Some expats will be lucky enough to have their new South African employer sort out somewhere to stay before they arrive in the country. For the vast majority, however, this isn’t the case. If you’re in need of somewhere temporary, a serviced apartment can be a great option for the first few weeks or months. Alternatively, you might find longer-term holiday lets on some online accommodation portals. This would give you time to plan your next move and decide whether you want to rent in South Africa.
Look into childcare and schooling options
If you’re moving to South Africa with the whole family, including school-going children, you’ll want to look into the education system. The good news is that South Africa has plenty of English-speaking public and private schools. There are also international schools in most major cities, which offer international qualifications, such as IGCSEs and the International Baccalaureate.
If your children are younger, you might want to check out the local pre-school and childcare options available in your new home. Remember that places can fill quickly for the more sought-after childcare centers, so be sure to look well ahead of time to avoid disappointment. There are other options you may wish to consider as well, such as hiring an au pair in your new home.
Get an International Driving Permit
Want to get out there and explore the breathtaking beauty of South Africa? You’ll probably need a car. New arrivals are able to legally drive on their existing license for up to 12 months. However, after this, you will need to apply for a local license. To help make driving in South Africa easier, you should apply for an International Driving Permit in your home country. This should avoid any confusion over foreign licenses.
Another thing to think about is what you’re going to drive in South Africa. Buying a vehicle in South Africa can be costly, and local public transport systems aren’t as well-developed as they are in parts of Asia and Europe. However, if you’re thinking of importing your car to South Africa, there are a number of guidelines to be aware of before you make the move. Speak to your relocation company for more information.
Brush up on your language skills
Though you’ll find that most South Africans speak at least some English, learning one of the other local languages will help you to build better connections and chat with a wider variety of locals. With a whopping eleven languages to choose from, you’re spoilt for choice. After moving to South Africa, you’ll soon realize that most locals speak at least two (and often as many as five or six) languages.
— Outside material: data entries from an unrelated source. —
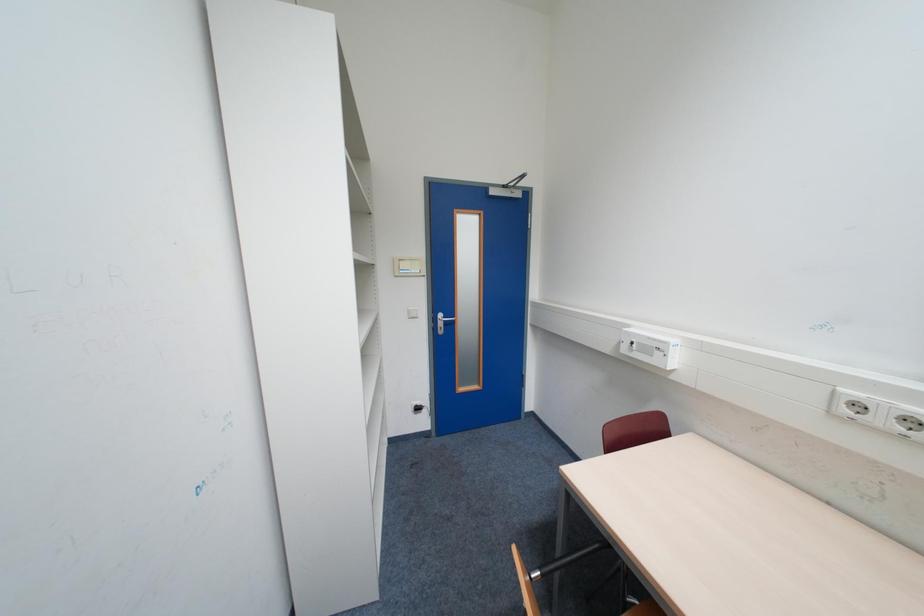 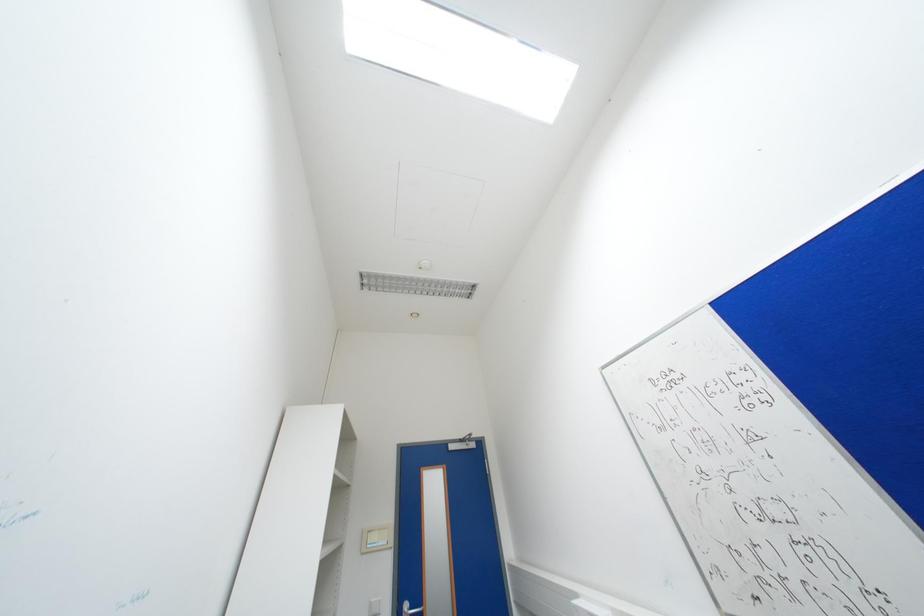 Question: How did the camera likely rotate?

Choices:
 (A) Left
 (B) Right
 (C) Up
 (D) Down

Answer: (C) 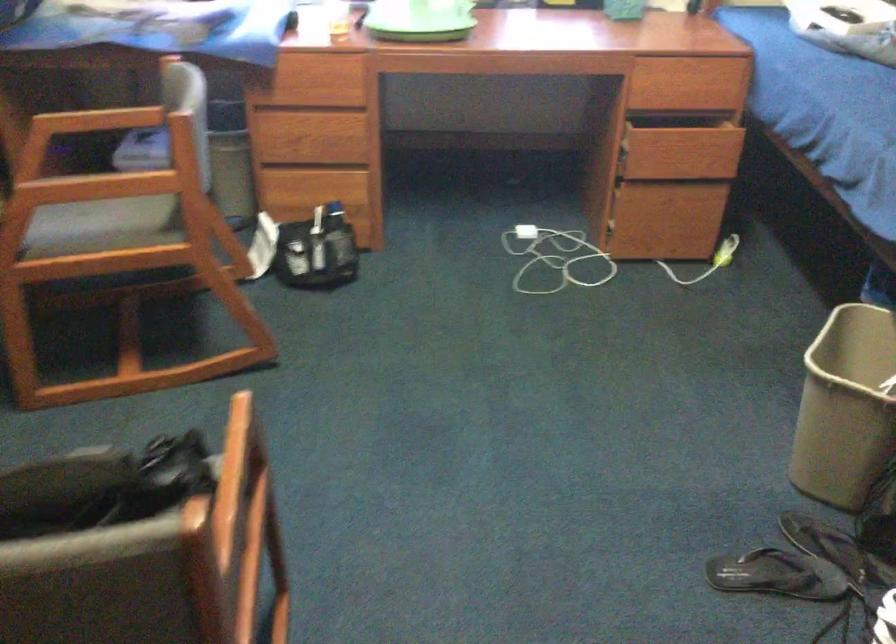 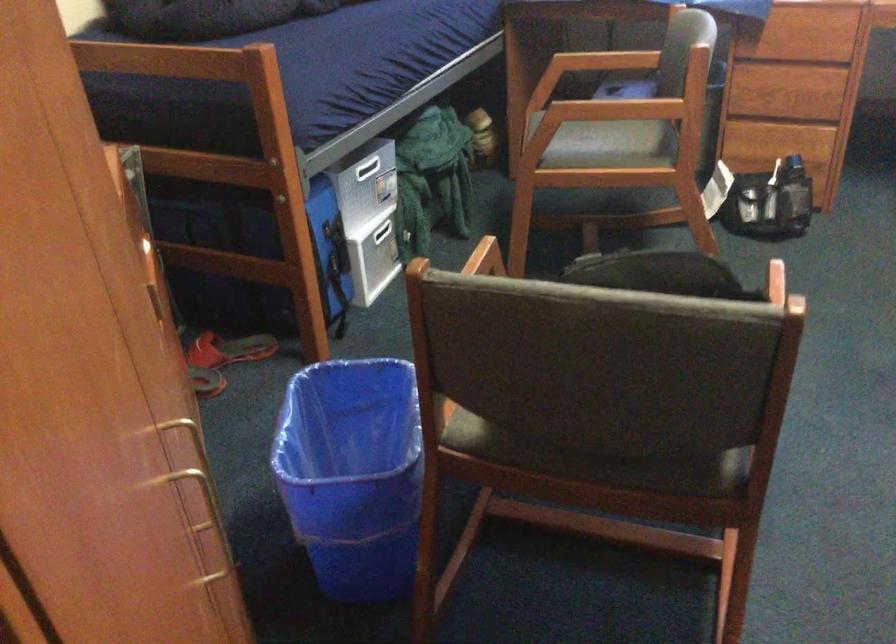 Locate, in the second image, the point that corresponds to [108,462] in the first image.

(659, 272) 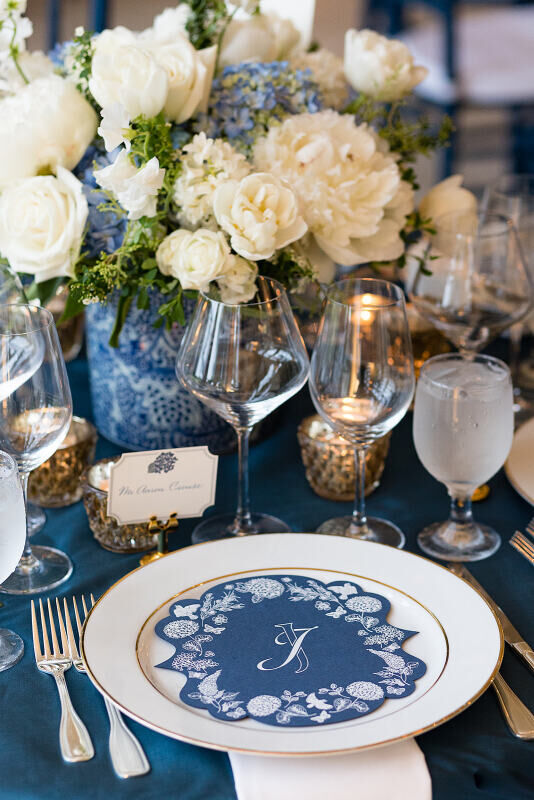 Where is `utensil`? The width and height of the screenshot is (534, 800). utensil is located at coordinates (70, 744), (135, 766), (523, 650), (510, 696). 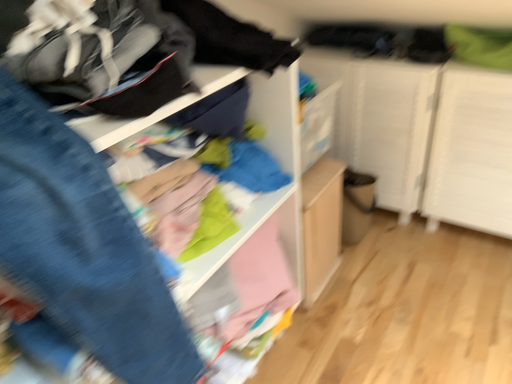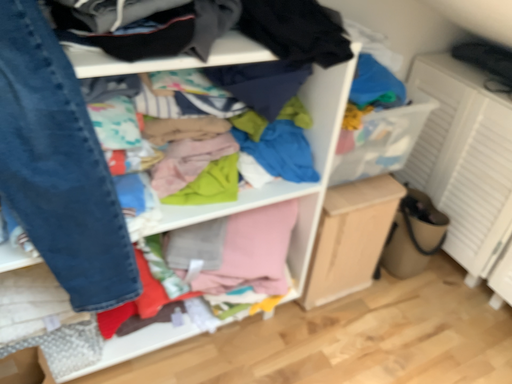 Question: How did the camera likely rotate when shooting the video?

Choices:
 (A) rotated right
 (B) rotated left

Answer: (B) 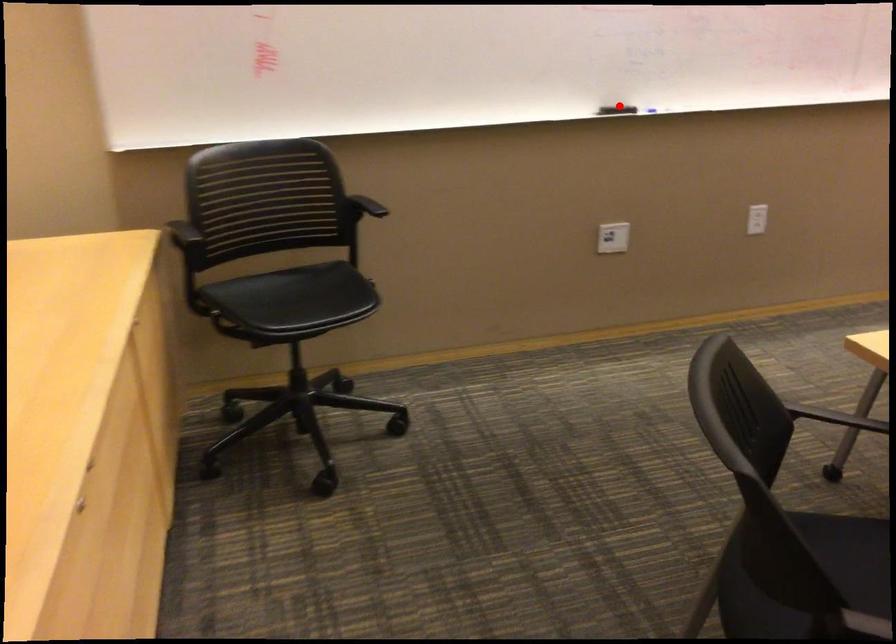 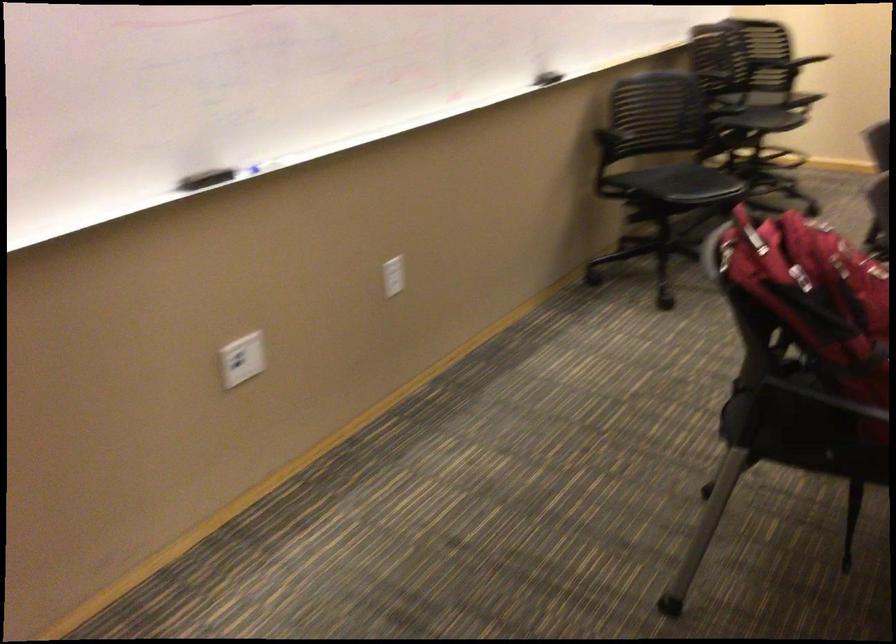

Zulu is one of the most commonly spoken languages across the country – or maybe you’d prefer to try Afrikaans? Taking a language course can help you integrate into the community more easily, especially if you’re relocating to a neighborhood where English is commonly a second or third language. Or, why not get started on the basics by taking an online course with Italki before you touch down on South African soil?
Indulge in South African culture
Can’t wait to start your South African adventure? Then don’t! You can kick off your new life before you even move with a few tasters of the Rainbow Nation. There are plenty of ways to do this. For starters, why not try some of these great South African recipes? Or you can read up on how to perfect that most South African of meals, the braai.
If barbecued meat isn’t your thing, there are a number of ways you can get under the skin of your new home, such as books and movies. There is also a whole host of great South African content right here on Expatica. From a deep dive into the local government and political system to the 10 best places in South Africa to visit, we’ve got you covered.